= Shailesh Bhabhor =

Indian politician

Shailesh Bhabhor (born 1980) is an Indian politician from Gujarat. He is a member of the Gujarat Legislative Assembly from Limkheda Assembly constituency, which is reserved for Scheduled Tribe community, in Dahod district. He won the 2022 Gujarat Legislative Assembly election representing the Bharatiya Janata Party.

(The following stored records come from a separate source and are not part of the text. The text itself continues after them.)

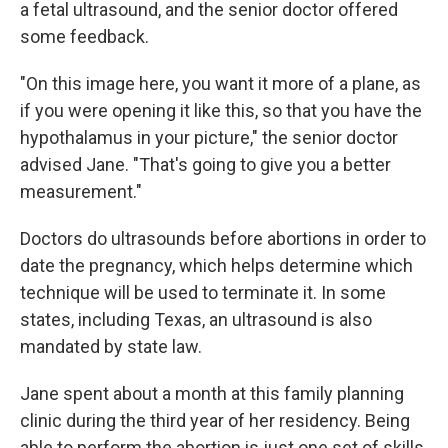
a fetal ultrasound, and the senior doctor offered
some feedback.
"On this image here, you want it more of a plane, as
if you were opening it like this, so that you have the
hypothalamus in your picture," the senior doctor
advised Jane. "That's going to give you a better
measurement."
Doctors do ultrasounds before abortions in order to
date the pregnancy, which helps determine which
technique will be used to terminate it. In some
states, including Texas, an ultrasound is also
mandated by state law.
Jane spent about a month at this family planning
clinic during the third year of her residency. Being
able to perform the abortion is just one set of skills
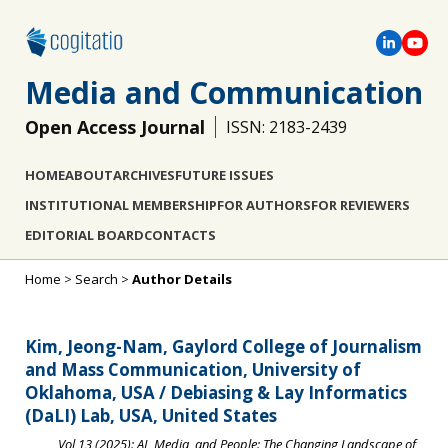
Media and Communication
Open Access Journal
ISSN: 2183-2439
HOME
ABOUT
ARCHIVES
FUTURE ISSUES
INSTITUTIONAL MEMBERSHIP
FOR AUTHORS
FOR REVIEWERS
EDITORIAL BOARD
CONTACTS
Home
>
Search
>
Author Details
Kim, Jeong-Nam, Gaylord College of Journalism
and Mass Communication, University of
Oklahoma, USA / Debiasing & Lay Informatics
(DaLI) Lab, USA, United States
Vol 13 (2025): AI, Media, and People: The Changing Landscape of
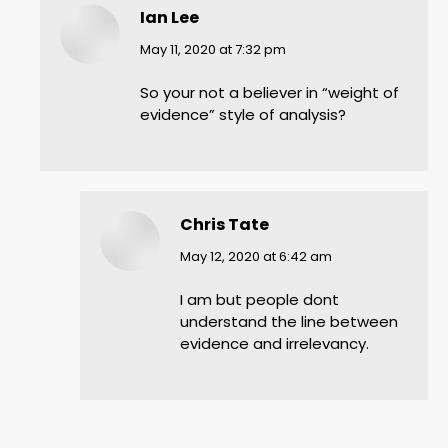
Ian Lee
says:
May 11, 2020 at 7:32 pm
So your not a believer in “weight of
evidence” style of analysis?
Chris Tate
says:
May 12, 2020 at 6:42 am
I am but people dont
understand the line between
evidence and irrelevancy.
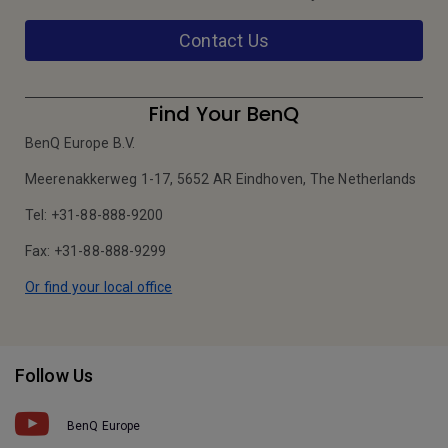
Contact Us
Find Your BenQ
BenQ Europe B.V.
Meerenakkerweg 1-17, 5652 AR Eindhoven, The Netherlands
Tel: +31-88-888-9200
Fax: +31-88-888-9299
Or find your local office
Follow Us
BenQ Europe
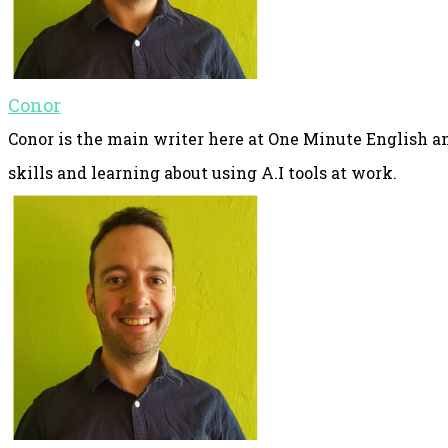
Conor
Conor is the main writer here at One Minute English an
skills and learning about using A.I tools at work.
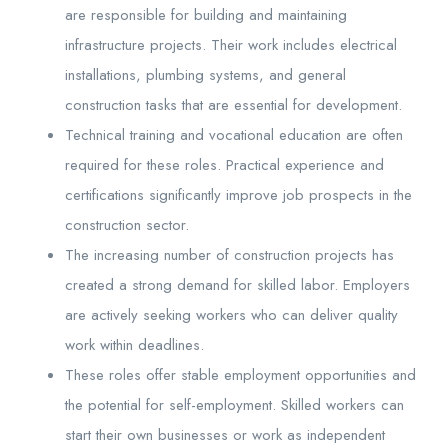
are responsible for building and maintaining
infrastructure projects. Their work includes electrical
installations, plumbing systems, and general
construction tasks that are essential for development.
Technical training and vocational education are often
required for these roles. Practical experience and
certifications significantly improve job prospects in the
construction sector.
The increasing number of construction projects has
created a strong demand for skilled labor. Employers
are actively seeking workers who can deliver quality
work within deadlines.
These roles offer stable employment opportunities and
the potential for self-employment. Skilled workers can
start their own businesses or work as independent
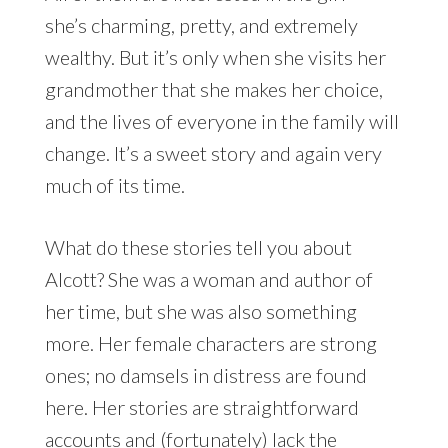
she’s charming, pretty, and extremely
wealthy. But it’s only when she visits her
grandmother that she makes her choice,
and the lives of everyone in the family will
change. It’s a sweet story and again very
much of its time.
What do these stories tell you about
Alcott? She was a woman and author of
her time, but she was also something
more. Her female characters are strong
ones; no damsels in distress are found
here. Her stories are straightforward
accounts and (fortunately) lack the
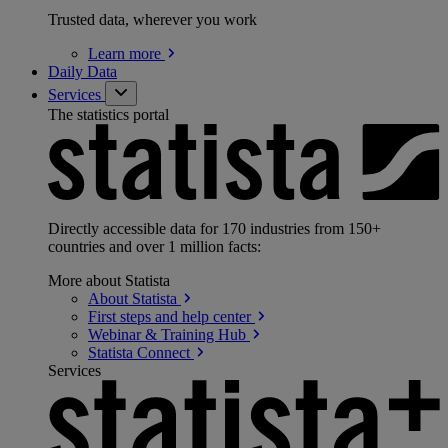
Trusted data, wherever you work
Learn
more
Daily Data
Services
The statistics portal
Directly accessible data for 170 industries from 150+
countries and over 1 million facts:
More about Statista
About
Statista
First steps and help
center
Webinar & Training
Hub
Statista
Connect
Services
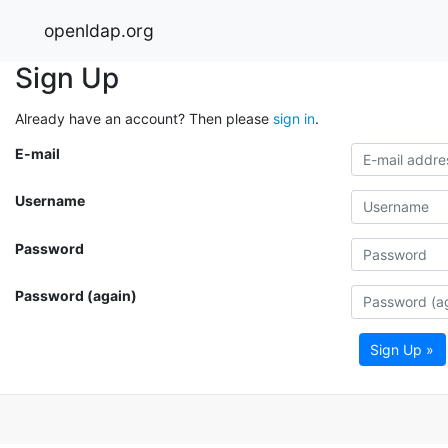
openldap.org
Sign Up
Already have an account? Then please
sign in
.
E-mail
Username
Password
Password (again)
Sign Up »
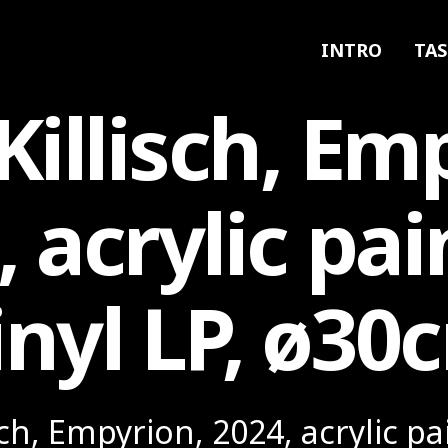
INTRO
TAS
Killisch, Em
, acrylic pai
inyl LP, ø30
sch, Empyrion, 2024, acrylic pa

== Early life and education ==
Bhabhor is from Limkheda, Dahod district, Gujarat. He is the son of Sumanbhai Bhabhor. He completed his MA in 2004 at Sardar Patel University, Vallabh Vidyanagar. Earlier, he did BA in 2001 at Nalini Arvind and T.V. Patel Arts College, Vidyanagar, which is also affiliated with Sardar Patel University.

== Career ==
Bhabhor won from Limkheda Assembly constituency representing the Bharatiya Janata Party in the 2022 Gujarat Legislative Assembly election. He polled 69,417 votes and defeated his nearest rival, Nareshbhai Baria of the Aam Aadmi Party, by a margin of 3,663 votes. He first became an MLA, also on the BJP ticket, winning the 2017 Gujarat Legislative Assembly election defeating Maheshbhai Ratansing Tadvi of the Indian National Congress by a margin of 19,314 votes.